A situação da Baía de Guanabara torna-se mais crítica a cada dia. Os problemas aumentam mês à mês, sem que nenhuma solução efetiva seja encontrada.

Devido aos atrasos de mais de seis anos nas obras do Programa de Despoluição da Baía de Guanabara (PDBG), o Ministério Público estadual exigiu que o governo do estado apresente um cronograma detalhado de execução das obras. Se a previsão não for cumprida, o MP ingressará com uma ação na justiça contra o governo. Caso seja constatada omissão, os responsáveis serão processados por improbidade administrativa ou ambiental.

- Todos sabem que o PDBG está atrasado – disse a promotora Rosani da Cunha Gomes, da 2ª Promotoria de Meio Ambiente da capital. – Quero um panorama completo do que falta ser feito, para poder cobrar do governo do Estado. A pressão do MP vem bastando, em muitos casos, para que tudo se regularize. Mas, se houver atrasos, entraremos com ação na justiça.

Além das investigações ligadas ao meio ambiente, o MP apura o mau uso dos R$ 4 bilhões da verba que foi gasta.

Para o ambientalista Roberto Félix, ex-presidente do Instituto Estadual de Florestas, a maior culpada pelo atraso é a Cedae, mas admite que a Secretaria Estadual de Meio Ambiente não está se empenhando como deveria.

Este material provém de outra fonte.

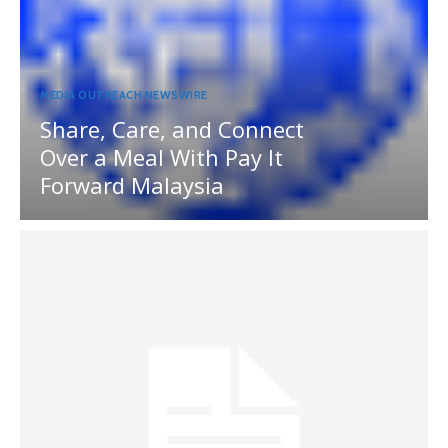
MEDIA OUTREACH NEWSWIRE
Share, Care, and Connect
Over a Meal With Pay It
Forward Malaysia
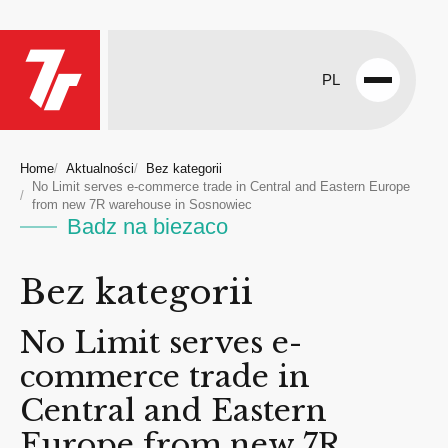
PL
Open
menu
Home
Aktualności
Bez kategorii
No Limit serves e-commerce trade in Central and Eastern Europe
from new 7R warehouse in Sosnowiec
Badz na biezaco
Bez kategorii
No Limit serves e-
commerce trade in
Central and Eastern
Europe from new 7R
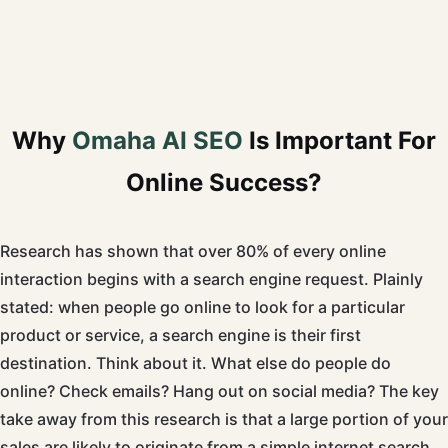
Why
Omaha AI SEO
Is Important For
Online Success?
Research has shown that over 80% of every online
interaction begins with a search engine request. Plainly
stated: when people go online to look for a particular
product or service, a search engine is their first
destination. Think about it. What else do people do
online? Check emails? Hang out on social media? The key
take away from this research is that a large portion of your
sales are likely to originate from a simple internet search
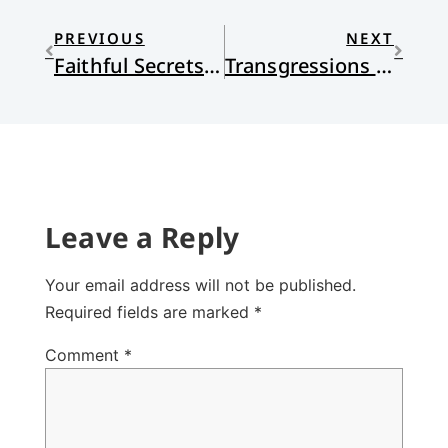
PREVIOUS
NEXT
Faithful Secrets: A Review of David Taylor’s Open and Unafraid
Transgressions and Sanctification
Leave a Reply
Your email address will not be published.
Required fields are marked
*
Comment
*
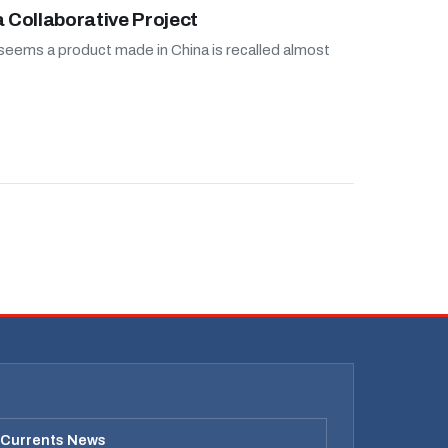
a Collaborative Project
 seems a product made in China is recalled almost
 Currents News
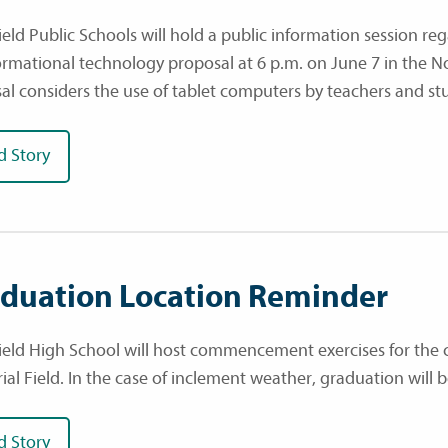
eld Public Schools will hold a public information session rega
ormational technology proposal at 6 p.m. on June 7 in the N
al considers the use of tablet computers by teachers and st
d Story
duation Location Reminder
ield High School will host commencement exercises for the cl
al Field. In the case of inclement weather, graduation wil
d Story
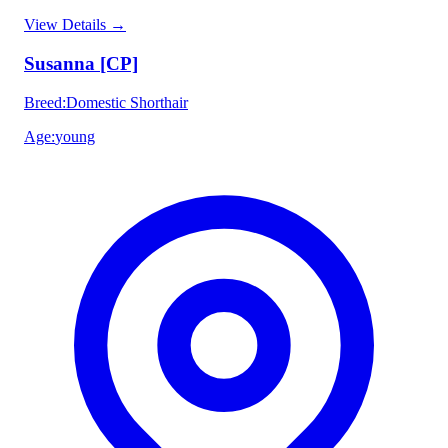
View Details
→
Susanna [CP]
Breed
:
Domestic Shorthair
Age
:
young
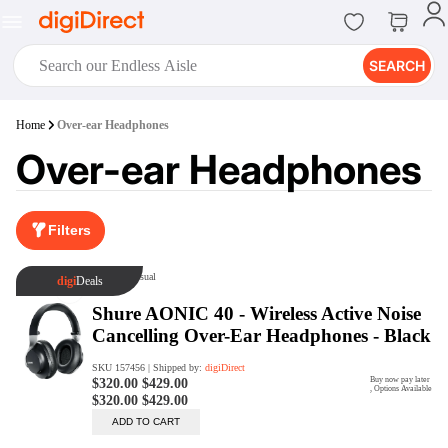
SEARCH
digiClub®
Home
Over-ear Headphones
Introducing digiClub, the brand
Over-ear Headphones
new loyalty program from
digiDirect that opens the door to an
array of fantastic rewards.
Join Now
Filters
digiPrint
digiDirect offers an easy to use
online printing service which you
can access through the digiPrint
app or in-store kiosk.
Print Now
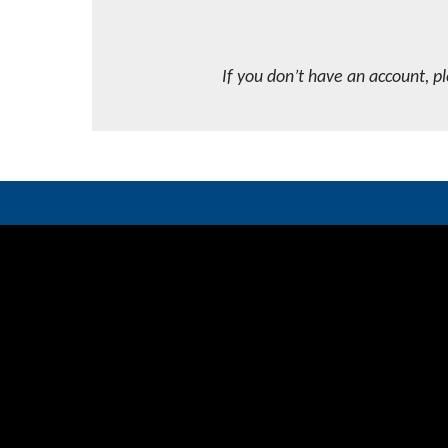
If you don’t have an account, p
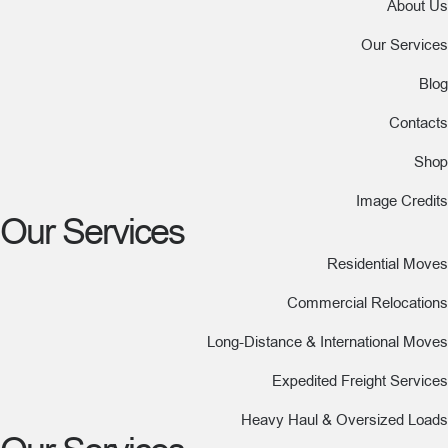
About Us
Our Services
Blog
Contacts
Shop
Image Credits
Our Services
Residential Moves
Commercial Relocations
Long-Distance & International Moves
Expedited Freight Services
Heavy Haul & Oversized Loads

- Estamos dedicando pouco tempo e dinheiro à população do entorno da baía. Vamos demorar pelo menos sete anos para tirar nossos planos do papel.

Efeitos do derrame de óleo vão perdurar por dez anos
O maior golpe no Plano de Despoluição da Baía de Guanabara ocorreu em 18 de janeiro de 2000, quando 1,292 milhões de litros de óleo MF-380 foram derramados do oleoduto que liga a Refinaria Duque de Caxias (Reduc) à Ilha D'água, dentro da baía. Fauna e flora, incluindo manguezais, tiveram prejuízos irreparáveis. Até hoje há sentenças judiciais sendo expedidas, para reparar danos causados às colônias de pescadores da região.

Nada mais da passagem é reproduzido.